Product Description Gabriela Brimmer (1947-2000), born with cerebral palsy, communicated largely by typing with her left foot on an electric typewriter, and by using that foot to point at letters and numbers on an "alphabet board" at the base of her wheelchair. Raised by her mother, Sari, and Mexican caregiver Florencia Morales Sanchez, Gaby gained admission to Mexico City public schools, attended the prestigious National Autonomous University of Mexico, and became a key figure in launching Mexico's disability rights movement. With the text structured by renowned writer Elena Poniatowska to alternate Gaby's voice with those of her mother and Florencia, this volume is both the memoir of an extraordinary woman and a unique and imaginative form of autobiographical writing.
Customer Reviews: Superb and Inspiring Autobiography!August 4, 2009 Rrose Selavy(Arizona USA) 4 out of 4 found this review helpful
I'm delighted to read this fascinating autobiography (in "three voices" as the translator points out) that sets forth the life of a leading disability rights activist in Mexico.

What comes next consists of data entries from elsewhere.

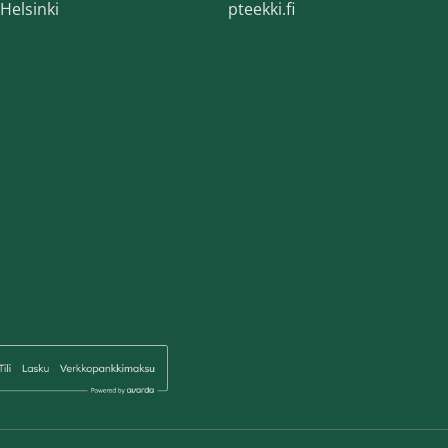
Helsinki
pteekki.fi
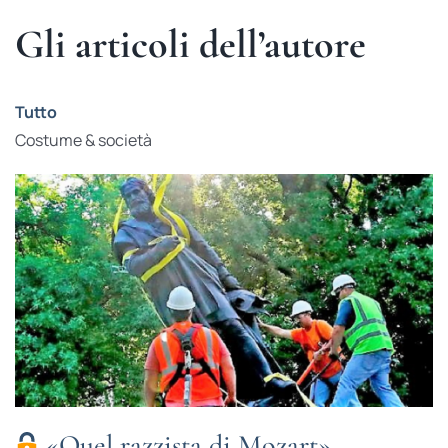
Gli articoli dell’autore
Tutto
Costume & società
«Quel razzista di Mozart»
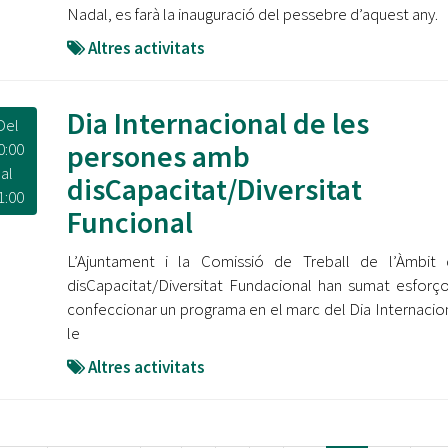
Nadal, es farà la inauguració del pessebre d’aquest any.
Altres activitats
Dia Internacional de les
Del
persones amb
0:00
al
disCapacitat/Diversitat
1:00
Funcional
L’Ajuntament i la Comissió de Treball de l’Àmbit 
disCapacitat/Diversitat Fundacional han sumat esforç
confeccionar un programa en el marc del Dia Internacio
le
Altres activitats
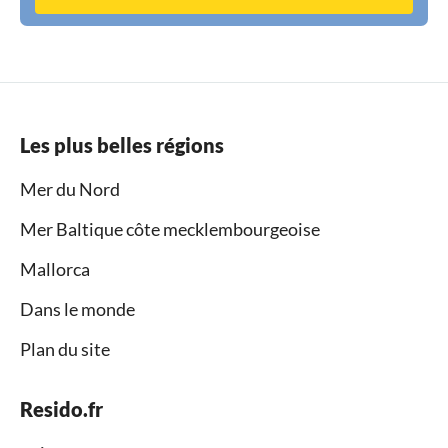
Les plus belles régions
Mer du Nord
Mer Baltique côte mecklembourgeoise
Mallorca
Dans le monde
Plan du site
Resido.fr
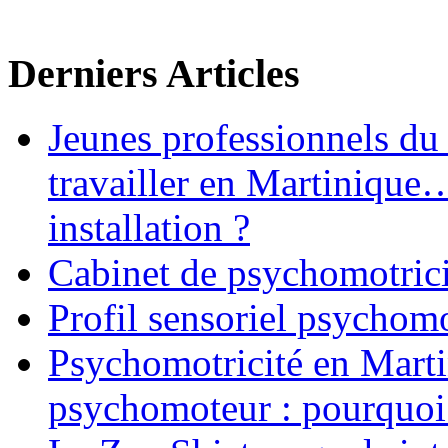
Derniers Articles
Jeunes professionnels du
travailler en Martinique
installation ?
Cabinet de psychomotrici
Profil sensoriel psychomo
Psychomotricité en Martin
psychomoteur : pourquoi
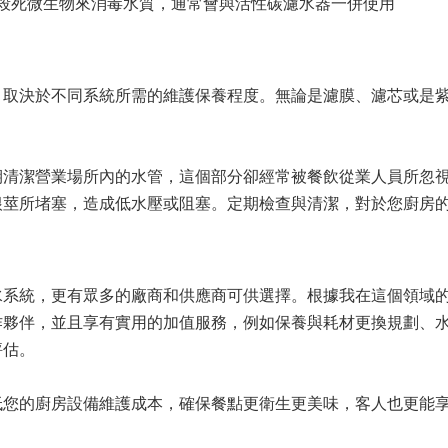
殺死微生物來消毒水質，通常會與活性碳濾水器一併使用
，取決於不同系統所需的維護保養程度。無論是濾膜、濾芯或是
期清潔營業場所內的水管，這個部分卻經常被餐飲從業人員所忽
根莖所堵塞，造成低水壓或阻塞。定期檢查與清潔，對於您廚房
水系統，更有眾多的廠商和供應商可供選擇。根據我在這個領域
作夥伴，並且享有實用的加值服務，例如保養與耗材更換規劃、
評估。
低您的廚房設備維護成本，確保餐點更衛生更美味，客人也更能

The main part of the text consists of a "conversation" of sorts, between Gaby Brimmer, who was born with cerebral palsy and who, using her left toe, wrote and communicated and fought her way into recognition, through the help of her "two mothers." One is Florencia, the nurse who took care of Gaby, who also has a major voice in the book: born in an impoverished family in Mexico's South, Florencia brought Gaby to school and helped her in all her daily live. There's also Gaby's mother, a successful businesswoman, who constantly worries about matters such as what will happen to Gaby after she, her mother, dies. And there is Gaby's voice throughout, rebellious, funny, irreverent, indomitable.
All of this is put together by Elena Poniatowska, one of contemporary Mexico's most gifted and extraordinary writers, whose fluency and grace and ability to select the perfect analogy, are incomparable. Finally, the book contains a short memoir of Gaby by another disability rights activist who knew Gaby well, as well as a superb essay putting Mexico's disability rights discourse into the context of disability theory world-wide. A useful historical summary describing the development of disability rights activism in Mexico is also included. The translation by Trudy Balch is first-rate, beautifully capturing the different voices of all those involved in this struggle for rights and recognition which involves some of the most serious ethical debates of our time.